Records for this exercise START

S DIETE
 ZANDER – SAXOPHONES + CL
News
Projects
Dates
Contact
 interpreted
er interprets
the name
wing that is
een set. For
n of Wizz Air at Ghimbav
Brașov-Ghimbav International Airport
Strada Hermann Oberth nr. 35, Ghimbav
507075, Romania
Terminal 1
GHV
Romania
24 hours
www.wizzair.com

Records for this exercise END
Records for this exercise START

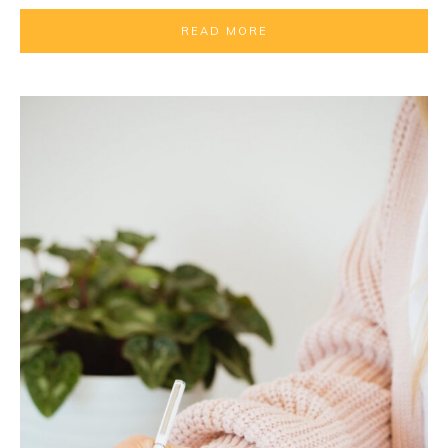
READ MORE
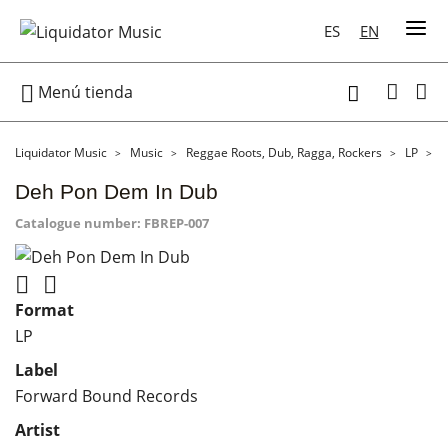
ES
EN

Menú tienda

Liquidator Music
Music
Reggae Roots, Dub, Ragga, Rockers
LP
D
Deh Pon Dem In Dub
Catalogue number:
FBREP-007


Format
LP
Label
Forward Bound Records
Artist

Records for this exercise END

◆ **Assigned task**
Copy down every line of the entries containing the word "Ghimbav".

◆ **Result of this task**
n of Wizz Air at Ghimbav
Brașov-Ghimbav International Airport
Strada Hermann Oberth nr. 35, Ghimbav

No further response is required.